Staff at the Central Sierra Environmental Resource Center in Twain Harte this month are celebrating 25 years as a non-profit conservation organization.
The group, also known as CSERC, is touting its efforts to protect water, wildlife, and wild places across 2 million acres of Northern Yosemite region in the Central Sierra Nevada.
Embraced by outdoors and nature people and respected by agencies including the Forest Service and the Bureau of Land Management, CSERC has also been criticized by some ranchers, loggers, miners, snowmobilers and other motorsports enthusiasts, who have seen their livelihoods and recreation pursuits restricted by environmental rules and regulations.

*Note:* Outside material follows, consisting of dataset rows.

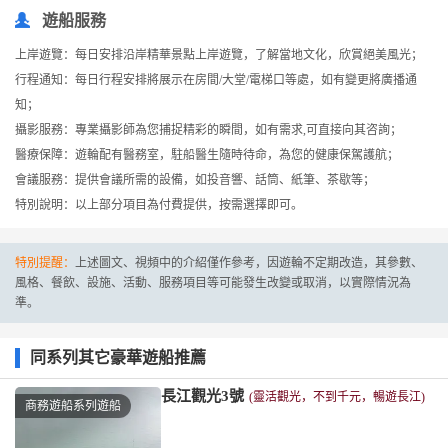
遊船服務
上岸遊覽：每日安排沿岸精華景點上岸遊覽，了解當地文化，欣賞絕美風光；
行程通知：每日行程安排將展示在房間/大堂/電梯口等處，如有變更將廣播通
知；
攝影服務：專業攝影師為您捕捉精彩的瞬間，如有需求,可直接向其咨詢；
醫療保障：遊輪配有醫務室，駐船醫生隨時待命，為您的健康保駕護航；
會議服務：提供會議所需的設備，如投音響、話筒、紙筆、茶歇等；
特別說明：以上部分項目為付費提供，按需選擇即可。
特別提醒：
上述圖文、視頻中的介紹僅作參考，因遊輪不定期改造，其參數、
風格、餐飲、設施、活動、服務項目等可能發生改變或取消，以實際情況為
準。
同系列其它豪華遊船推薦
長江觀光3號
(靈活觀光，不到千元，暢遊長江)
商務遊船系列遊船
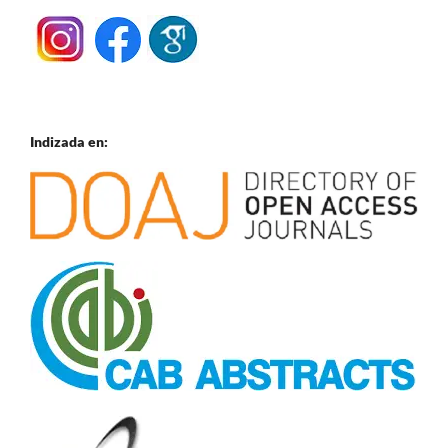
Indizada en:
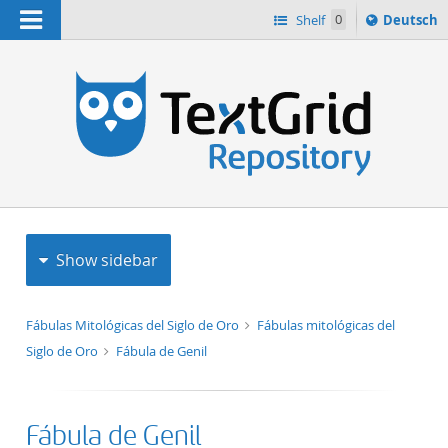
Navigation
Sprache
Shelf
0
Deutsch
ï¿½ndern
h
nach
Show sidebar
Fábulas Mitológicas del Siglo de Oro
Fábulas mitológicas del
Siglo de Oro
Fábula de Genil
Fábula de Genil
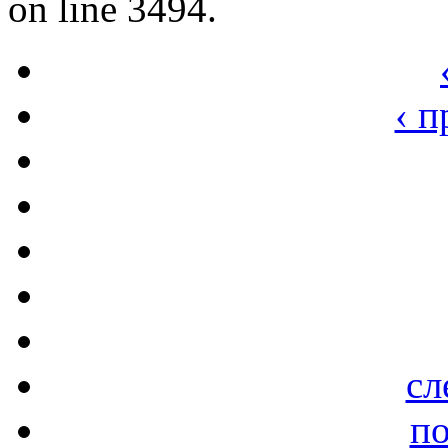
on line 3494.
‹ 
сл
по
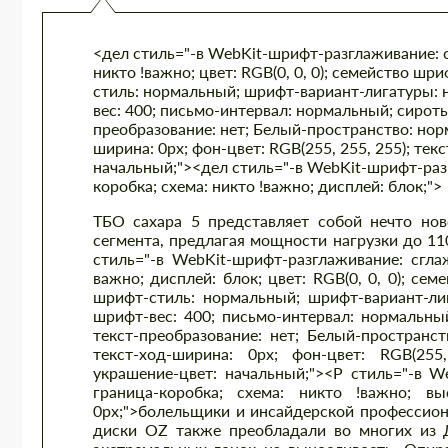
<дел стиль="-в WebKit-шрифт-разглаживание: с
никто !важно; цвет: RGB(0, 0, 0); семейство шри
стиль: нормальный; шрифт-вариант-лигатуры:
вес: 400; письмо-интервал: нормальный; сироты:
преобразование: нет; Белый-пространство: норм
ширина: 0px; фон-цвет: RGB(255, 255, 255); те
начальный;"><дел стиль="-в WebKit-шрифт-раз
коробка; схема: никто !важно; дисплей: блок;">
ТБО сахара 5 представляет собой нечто нов
сегмента, предлагая мощности нагрузки до 110
стиль="-в WebKit-шрифт-разглаживание: сглаж
важно; дисплей: блок; цвет: RGB(0, 0, 0); сем
шрифт-стиль: нормальный; шрифт-вариант-ли
шрифт-вес: 400; письмо-интервал: нормальный;
текст-преобразование: нет; Белый-пространст
текст-ход-ширина: 0px; фон-цвет: RGB(255,
украшение-цвет: начальный;"><Р стиль="-в W
граница-коробка; схема: никто !важно; в
0px;">болельщики и инсайдерской профессион
диски OZ также преобладали во многих из Д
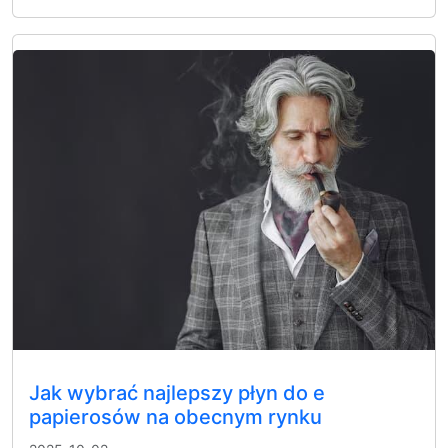
Jak wybrać najlepszy płyn do e
papierosów na obecnym rynku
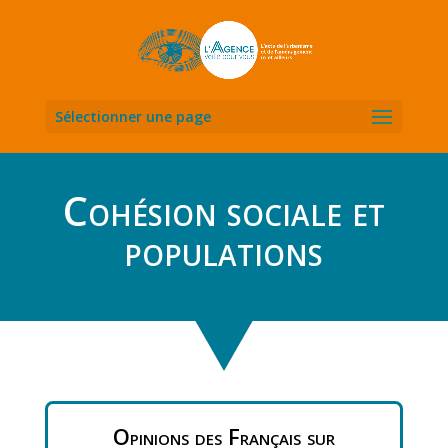
Sélectionner une page
Cohésion sociale et
populations
Opinions des Français sur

According to CSERC executive director John Buckley, staff and members have helped Central Sierra Environmental Resource Center accomplish several milestones.
He said in the 1990s, CSERC helped convince the U.S. Forest Service to recommend Wild and Scenic status for the Clavey River and North Fork Stanislaus River and to manage the rivers based on that recommendation.
Staff with CSERC were the lead conservation participants in a 6-year-long hydroelectric relicensing process for the Middle Fork and South Fork Stanislaus rivers, Buckley said. The current license was issued in 2009 and it included mandatory water levels during summer months at Pinecrest Reservoir.
He noted that more than 20 years of wildlife photo-detection surveys have been done in the Sierra Nevada, across a region that includes the Stanislaus National Forest and Yosemite National Park.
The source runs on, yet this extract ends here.